• _PROMPT_: What is needed is an exact copy of every entry below, minus the images.
┌──
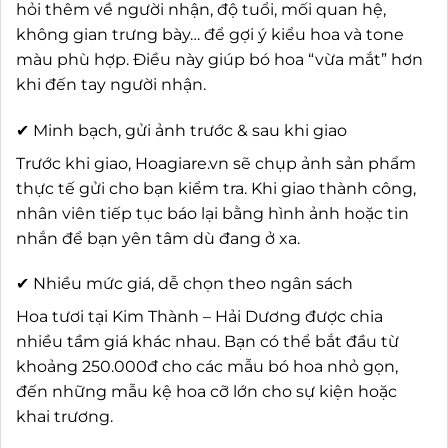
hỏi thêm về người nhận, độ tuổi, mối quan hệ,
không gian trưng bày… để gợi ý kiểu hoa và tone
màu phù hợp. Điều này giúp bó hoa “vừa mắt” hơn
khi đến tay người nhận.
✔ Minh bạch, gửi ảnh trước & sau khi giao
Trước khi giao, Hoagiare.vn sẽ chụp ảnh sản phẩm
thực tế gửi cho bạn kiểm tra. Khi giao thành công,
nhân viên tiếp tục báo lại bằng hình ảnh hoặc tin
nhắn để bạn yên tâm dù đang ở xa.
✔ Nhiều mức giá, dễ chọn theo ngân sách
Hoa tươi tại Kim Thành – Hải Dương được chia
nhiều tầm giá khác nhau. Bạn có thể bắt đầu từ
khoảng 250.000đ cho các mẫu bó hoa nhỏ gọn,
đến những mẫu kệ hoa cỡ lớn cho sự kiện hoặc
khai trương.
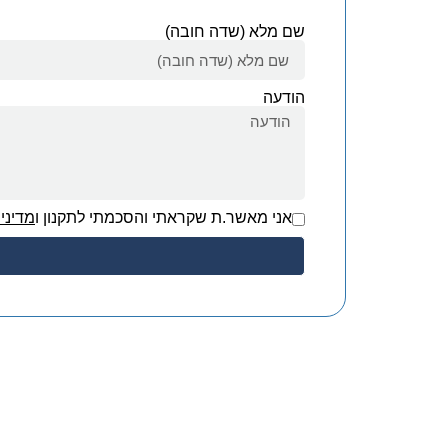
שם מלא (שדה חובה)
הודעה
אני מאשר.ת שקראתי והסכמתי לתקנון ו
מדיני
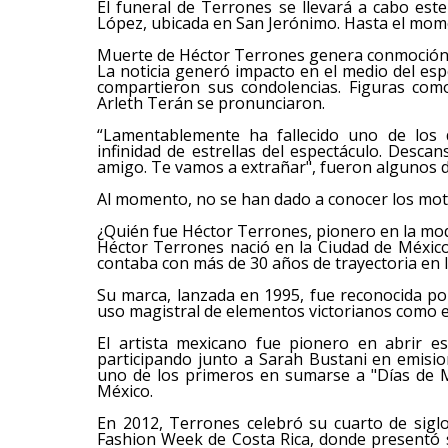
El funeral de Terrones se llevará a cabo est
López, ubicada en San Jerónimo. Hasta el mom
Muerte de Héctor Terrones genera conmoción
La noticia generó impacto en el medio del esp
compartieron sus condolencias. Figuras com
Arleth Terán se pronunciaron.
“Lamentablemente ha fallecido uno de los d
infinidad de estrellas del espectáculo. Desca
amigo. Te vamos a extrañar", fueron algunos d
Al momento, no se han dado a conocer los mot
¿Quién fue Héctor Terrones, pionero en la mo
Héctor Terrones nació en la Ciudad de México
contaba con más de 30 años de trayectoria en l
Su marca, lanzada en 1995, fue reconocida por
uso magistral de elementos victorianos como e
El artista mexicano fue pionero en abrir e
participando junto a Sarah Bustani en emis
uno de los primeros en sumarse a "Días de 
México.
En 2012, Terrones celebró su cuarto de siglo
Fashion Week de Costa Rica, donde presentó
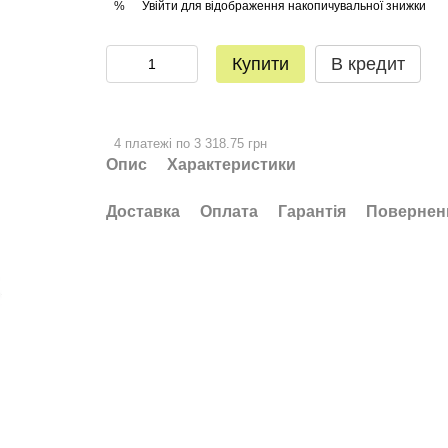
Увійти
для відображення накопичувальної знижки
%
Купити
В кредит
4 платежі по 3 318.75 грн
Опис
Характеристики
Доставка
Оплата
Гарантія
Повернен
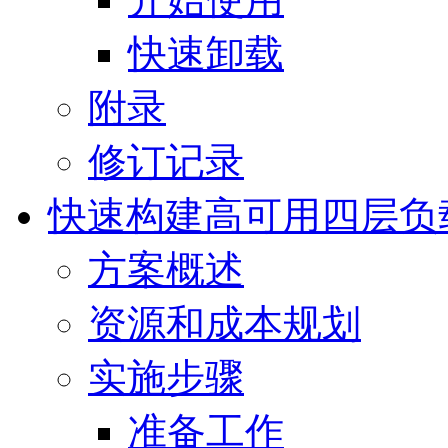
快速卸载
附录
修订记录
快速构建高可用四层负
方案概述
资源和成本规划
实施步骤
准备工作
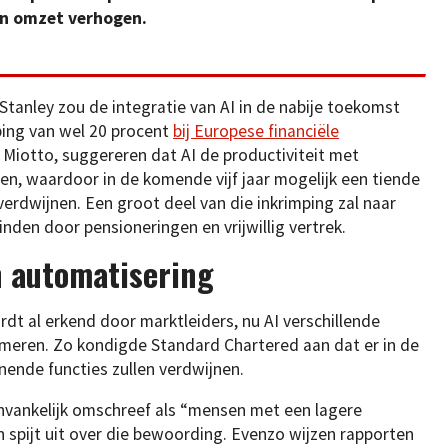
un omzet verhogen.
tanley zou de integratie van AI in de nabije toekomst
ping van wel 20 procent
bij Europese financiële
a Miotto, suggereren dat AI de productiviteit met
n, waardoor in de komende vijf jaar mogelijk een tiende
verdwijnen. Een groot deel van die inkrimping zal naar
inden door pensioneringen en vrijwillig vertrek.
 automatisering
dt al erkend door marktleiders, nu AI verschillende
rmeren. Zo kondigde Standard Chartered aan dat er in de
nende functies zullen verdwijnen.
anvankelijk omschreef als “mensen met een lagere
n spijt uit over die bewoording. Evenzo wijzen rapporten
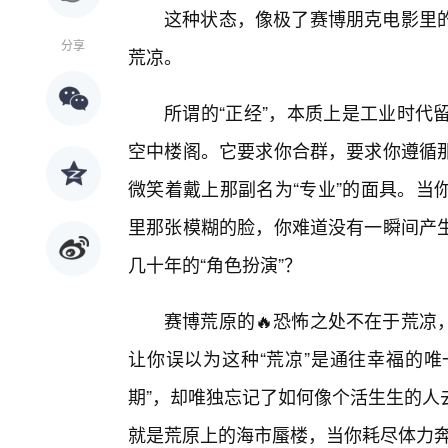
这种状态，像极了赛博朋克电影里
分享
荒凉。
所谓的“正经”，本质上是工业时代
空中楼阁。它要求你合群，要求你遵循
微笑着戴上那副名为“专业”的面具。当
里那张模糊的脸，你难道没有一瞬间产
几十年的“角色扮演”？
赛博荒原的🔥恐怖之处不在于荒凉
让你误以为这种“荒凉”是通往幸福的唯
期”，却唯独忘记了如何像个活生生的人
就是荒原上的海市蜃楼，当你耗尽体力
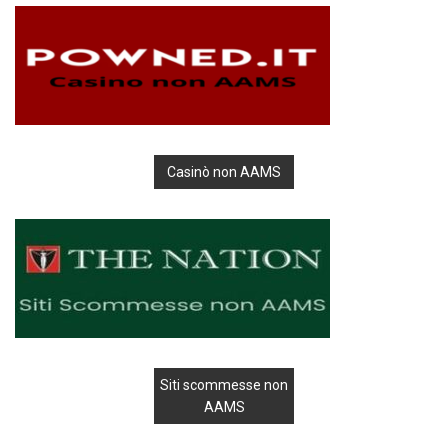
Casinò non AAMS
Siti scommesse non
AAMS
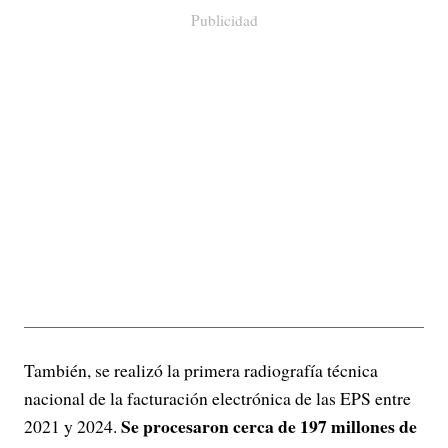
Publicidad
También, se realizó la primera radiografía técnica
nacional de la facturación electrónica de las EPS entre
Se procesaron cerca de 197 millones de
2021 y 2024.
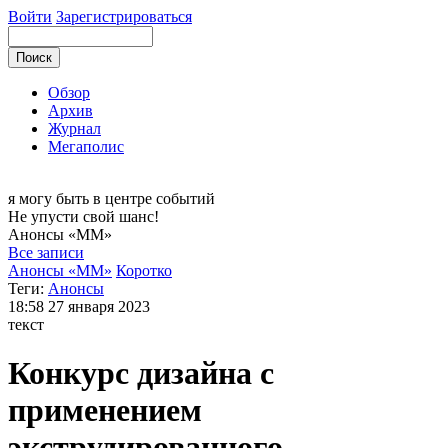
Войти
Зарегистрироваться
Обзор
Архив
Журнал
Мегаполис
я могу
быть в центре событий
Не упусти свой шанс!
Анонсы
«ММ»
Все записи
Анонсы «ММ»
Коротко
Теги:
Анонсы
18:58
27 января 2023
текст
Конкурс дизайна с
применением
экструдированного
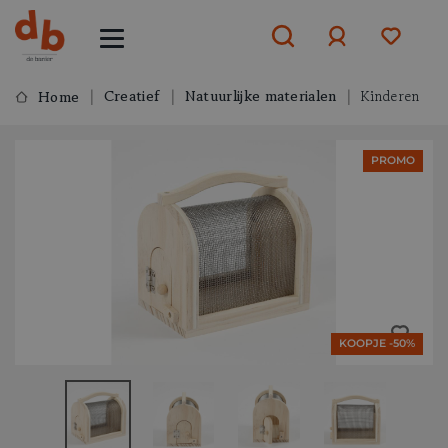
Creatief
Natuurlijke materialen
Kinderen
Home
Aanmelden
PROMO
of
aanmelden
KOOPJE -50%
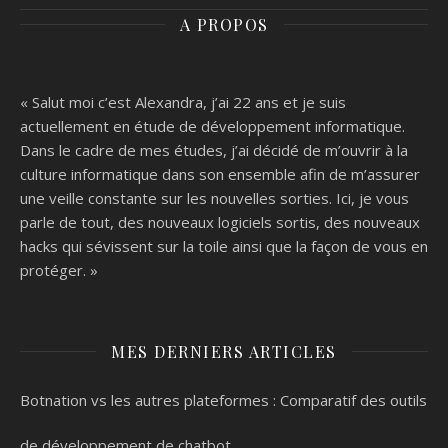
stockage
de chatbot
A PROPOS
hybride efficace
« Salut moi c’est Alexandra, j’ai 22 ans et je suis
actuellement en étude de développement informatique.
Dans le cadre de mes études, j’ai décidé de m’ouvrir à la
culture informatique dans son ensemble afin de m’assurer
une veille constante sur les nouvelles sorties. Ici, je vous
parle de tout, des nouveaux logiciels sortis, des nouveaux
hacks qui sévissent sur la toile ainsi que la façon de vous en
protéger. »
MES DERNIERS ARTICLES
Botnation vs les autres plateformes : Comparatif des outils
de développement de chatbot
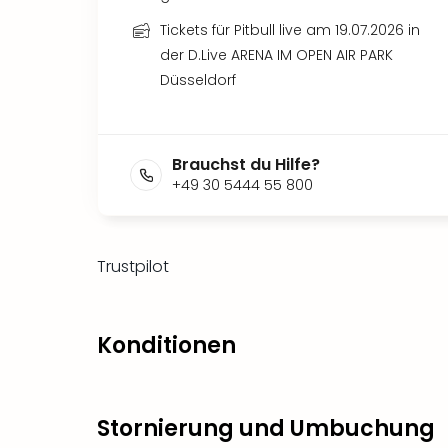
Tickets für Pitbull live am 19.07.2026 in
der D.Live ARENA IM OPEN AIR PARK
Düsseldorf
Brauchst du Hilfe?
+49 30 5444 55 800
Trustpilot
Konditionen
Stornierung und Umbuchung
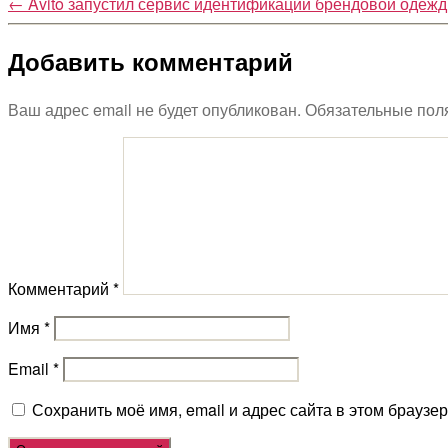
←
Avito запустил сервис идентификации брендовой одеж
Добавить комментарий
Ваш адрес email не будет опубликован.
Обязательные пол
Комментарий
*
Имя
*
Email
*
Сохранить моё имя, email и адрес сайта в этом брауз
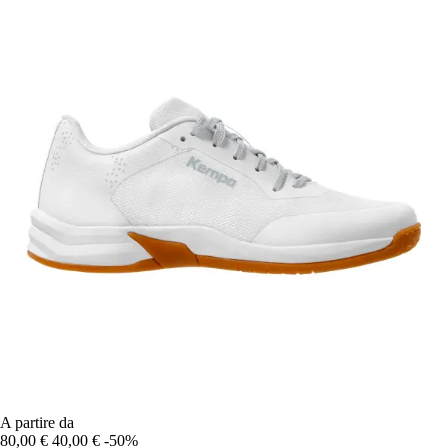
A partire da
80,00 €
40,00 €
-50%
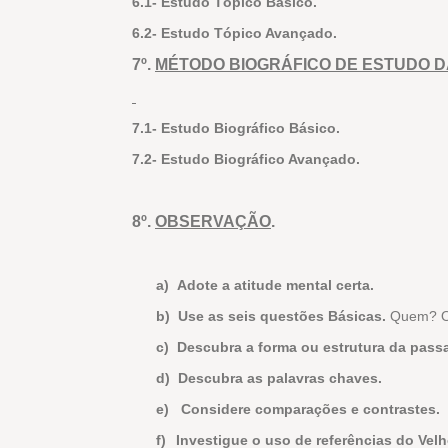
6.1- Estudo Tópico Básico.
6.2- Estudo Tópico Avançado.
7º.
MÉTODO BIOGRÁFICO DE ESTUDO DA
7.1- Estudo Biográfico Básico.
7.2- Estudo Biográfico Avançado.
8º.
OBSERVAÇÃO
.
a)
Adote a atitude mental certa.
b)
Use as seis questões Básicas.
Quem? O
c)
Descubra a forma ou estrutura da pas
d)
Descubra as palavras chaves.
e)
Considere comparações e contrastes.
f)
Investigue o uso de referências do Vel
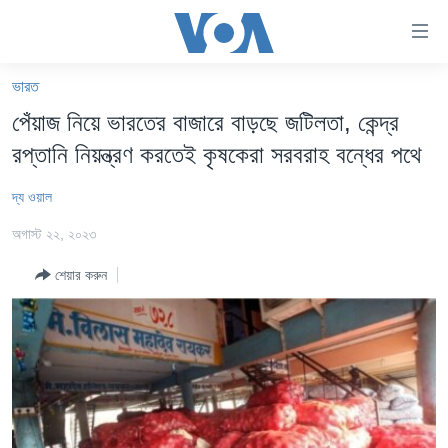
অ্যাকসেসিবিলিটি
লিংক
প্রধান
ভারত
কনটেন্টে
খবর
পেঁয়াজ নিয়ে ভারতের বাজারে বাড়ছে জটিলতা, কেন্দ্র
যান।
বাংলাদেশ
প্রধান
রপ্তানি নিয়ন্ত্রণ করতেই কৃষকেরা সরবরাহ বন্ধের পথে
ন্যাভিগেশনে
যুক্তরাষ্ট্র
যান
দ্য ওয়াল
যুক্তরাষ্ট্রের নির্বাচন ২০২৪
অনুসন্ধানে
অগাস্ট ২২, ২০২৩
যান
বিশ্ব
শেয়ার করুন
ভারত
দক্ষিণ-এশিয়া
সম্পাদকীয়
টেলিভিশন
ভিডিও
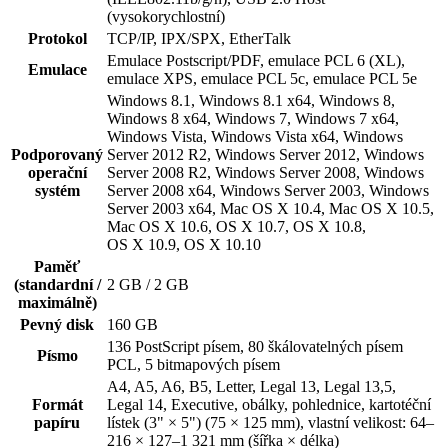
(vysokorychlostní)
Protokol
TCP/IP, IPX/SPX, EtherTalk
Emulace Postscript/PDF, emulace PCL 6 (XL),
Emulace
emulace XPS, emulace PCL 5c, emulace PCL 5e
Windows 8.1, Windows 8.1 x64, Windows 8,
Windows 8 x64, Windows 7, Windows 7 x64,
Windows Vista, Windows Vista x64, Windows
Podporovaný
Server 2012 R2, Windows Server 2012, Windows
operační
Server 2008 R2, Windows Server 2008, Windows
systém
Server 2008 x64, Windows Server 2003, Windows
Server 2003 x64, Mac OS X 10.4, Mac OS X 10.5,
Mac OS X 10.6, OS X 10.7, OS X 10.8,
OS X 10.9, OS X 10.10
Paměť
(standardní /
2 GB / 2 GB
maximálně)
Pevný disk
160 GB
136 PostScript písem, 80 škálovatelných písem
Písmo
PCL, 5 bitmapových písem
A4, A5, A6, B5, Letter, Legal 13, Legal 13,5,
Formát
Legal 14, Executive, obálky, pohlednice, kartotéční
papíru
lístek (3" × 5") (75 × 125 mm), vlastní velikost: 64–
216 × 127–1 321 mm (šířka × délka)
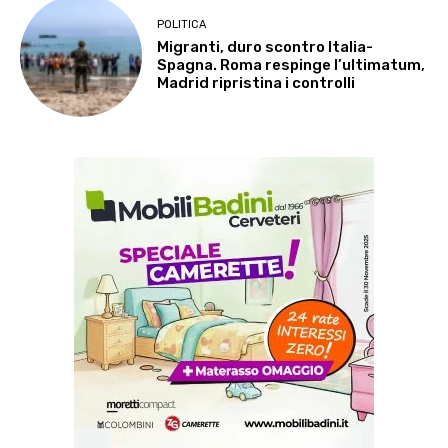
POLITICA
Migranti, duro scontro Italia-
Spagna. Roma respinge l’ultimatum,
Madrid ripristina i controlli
└──
• _ANSWER TO THIS EXERCISE_:
hỏi thêm về người nhận, độ tuổi, mối quan hệ,
không gian trưng bày… để gợi ý kiểu hoa và tone
màu phù hợp. Điều này giúp bó hoa “vừa mắt” hơn
khi đến tay người nhận.
✔ Minh bạch, gửi ảnh trước & sau khi giao
Trước khi giao, Hoagiare.vn sẽ chụp ảnh sản phẩm
thực tế gửi cho bạn kiểm tra. Khi giao thành công,
nhân viên tiếp tục báo lại bằng hình ảnh hoặc tin
nhắn để bạn yên tâm dù đang ở xa.
✔ Nhiều mức giá, dễ chọn theo ngân sách
Hoa tươi tại Kim Thành – Hải Dương được chia
nhiều tầm giá khác nhau. Bạn có thể bắt đầu từ
khoảng 250.000đ cho các mẫu bó hoa nhỏ gọn,
đến những mẫu kệ hoa cỡ lớn cho sự kiện hoặc
khai trương.
שם מלא (שדה חובה)
הודעה
אני מאשר.ת שקראתי והסכמתי לתקנון ו
מדיני
El funeral de Terrones se llevará a cabo est
López, ubicada en San Jerónimo. Hasta el mom
Muerte de Héctor Terrones genera conmoción
La noticia generó impacto en el medio del esp
compartieron sus condolencias. Figuras com
Arleth Terán se pronunciaron.
“Lamentablemente ha fallecido uno de los d
infinidad de estrellas del espectáculo. Desca
amigo. Te vamos a extrañar", fueron algunos d
Al momento, no se han dado a conocer los mot
¿Quién fue Héctor Terrones, pionero en la mo
Héctor Terrones nació en la Ciudad de México
contaba con más de 30 años de trayectoria en l
Su marca, lanzada en 1995, fue reconocida por
uso magistral de elementos victorianos como e
El artista mexicano fue pionero en abrir e
participando junto a Sarah Bustani en emis
uno de los primeros en sumarse a "Días de 
México.
En 2012, Terrones celebró su cuarto de siglo
Fashion Week de Costa Rica, donde presentó
Увійти
для відображення накопичувальної знижки
%
Купити
В кредит
4 платежі по 3 318.75 грн
Опис
Характеристики
Доставка
Оплата
Гарантія
Повернен
快速卸载
附录
修订记录
快速构建高可用四层负
方案概述
资源和成本规划
实施步骤
准备工作
un omzet verhogen.
tanley zou de integratie van AI in de nabije toekomst
ping van wel 20 procent
bij Europese financiële
a Miotto, suggereren dat AI de productiviteit met
n, waardoor in de komende vijf jaar mogelijk een tiende
verdwijnen. Een groot deel van die inkrimping zal naar
inden door pensioneringen en vrijwillig vertrek.
 automatisering
dt al erkend door marktleiders, nu AI verschillende
rmeren. Zo kondigde Standard Chartered aan dat er in de
nende functies zullen verdwijnen.
anvankelijk omschreef als “mensen met een lagere
n spijt uit over die bewoording. Evenzo wijzen rapporten
这种状态，像极了赛博朋克电影里
分享
荒凉。
所谓的“正经”，本质上是工业时代
空中楼阁。它要求你合群，要求你遵循
微笑着戴上那副名为“专业”的面具。当
里那张模糊的脸，你难道没有一瞬间产
几十年的“角色扮演”？
赛博荒原的🔥恐怖之处不在于荒凉
让你误以为这种“荒凉”是通往幸福的唯
期”，却唯独忘记了如何像个活生生的人
就是荒原上的海市蜃楼，当你耗尽体力
Casinò non AAMS
Siti scommesse non
AAMS
Publicidad
También, se realizó la primera radiografía técnica
nacional de la facturación electrónica de las EPS entre
Se procesaron cerca de 197 millones de
2021 y 2024.
Войти
Зарегистрироваться
Обзор
Архив
Журнал
Мегаполис
я могу
быть в центре событий
Не упусти свой шанс!
Анонсы
«ММ»
Все записи
Анонсы «ММ»
Коротко
Теги:
Анонсы
18:58
27 января 2023
текст
Конкурс дизайна с
применением
экструдированного
Creatief
Natuurlijke materialen
Kinderen
Home
Aanmelden
PROMO
of
aanmelden
KOOPJE -50%
stockage
de chatbot
A PROPOS
hybride efficace
« Salut moi c’est Alexandra, j’ai 22 ans et je suis
actuellement en étude de développement informatique.
Dans le cadre de mes études, j’ai décidé de m’ouvrir à la
culture informatique dans son ensemble afin de m’assurer
une veille constante sur les nouvelles sorties. Ici, je vous
parle de tout, des nouveaux logiciels sortis, des nouveaux
hacks qui sévissent sur la toile ainsi que la façon de vous en
protéger. »
MES DERNIERS ARTICLES
Botnation vs les autres plateformes : Comparatif des outils
de développement de chatbot
Tickets für Pitbull live am 19.07.2026 in
der D.Live ARENA IM OPEN AIR PARK
Düsseldorf
Brauchst du Hilfe?
+49 30 5444 55 800
Trustpilot
Konditionen
Stornierung und Umbuchung
←
Avito запустил сервис идентификации брендовой одеж
Добавить комментарий
Ваш адрес email не будет опубликован.
Обязательные пол
Комментарий
*
Имя
*
Email
*
Сохранить моё имя, email и адрес сайта в этом брауз
A partire da
80,00 €
40,00 €
-50%
6.1- Estudo Tópico Básico.
6.2- Estudo Tópico Avançado.
7º.
MÉTODO BIOGRÁFICO DE ESTUDO DA
7.1- Estudo Biográfico Básico.
7.2- Estudo Biográfico Avançado.
8º.
OBSERVAÇÃO
.
a)
Adote a atitude mental certa.
b)
Use as seis questões Básicas.
Quem? O
c)
Descubra a forma ou estrutura da pas
d)
Descubra as palavras chaves.
e)
Considere comparações e contrastes.
f)
Investigue o uso de referências do Vel
অ্যাকসেসিবিলিটি
লিংক
প্রধান
ভারত
কনটেন্টে
খবর
পেঁয়াজ নিয়ে ভারতের বাজারে বাড়ছে জটিলতা, কেন্দ্র
যান।
বাংলাদেশ
প্রধান
রপ্তানি নিয়ন্ত্রণ করতেই কৃষকেরা সরবরাহ বন্ধের পথে
ন্যাভিগেশনে
যুক্তরাষ্ট্র
যান
দ্য ওয়াল
যুক্তরাষ্ট্রের নির্বাচন ২০২৪
অনুসন্ধানে
অগাস্ট ২২, ২০২৩
যান
বিশ্ব
শেয়ার করুন
ভারত
দক্ষিণ-এশিয়া
সম্পাদকীয়
টেলিভিশন
ভিডিও
(vysokorychlostní)
Protokol
TCP/IP, IPX/SPX, EtherTalk
Emulace Postscript/PDF, emulace PCL 6 (XL),
Emulace
emulace XPS, emulace PCL 5c, emulace PCL 5e
Windows 8.1, Windows 8.1 x64, Windows 8,
Windows 8 x64, Windows 7, Windows 7 x64,
Windows Vista, Windows Vista x64, Windows
Podporovaný
Server 2012 R2, Windows Server 2012, Windows
operační
Server 2008 R2, Windows Server 2008, Windows
systém
Server 2008 x64, Windows Server 2003, Windows
Server 2003 x64, Mac OS X 10.4, Mac OS X 10.5,
Mac OS X 10.6, OS X 10.7, OS X 10.8,
OS X 10.9, OS X 10.10
Paměť
(standardní /
2 GB / 2 GB
maximálně)
Pevný disk
160 GB
136 PostScript písem, 80 škálovatelných písem
Písmo
PCL, 5 bitmapových písem
A4, A5, A6, B5, Letter, Legal 13, Legal 13,5,
Formát
Legal 14, Executive, obálky, pohlednice, kartotéční
papíru
lístek (3" × 5") (75 × 125 mm), vlastní velikost: 64–
216 × 127–1 321 mm (šířka × délka)
POLITICA
Migranti, duro scontro Italia-
Spagna. Roma respinge l’ultimatum,
Madrid ripristina i controlli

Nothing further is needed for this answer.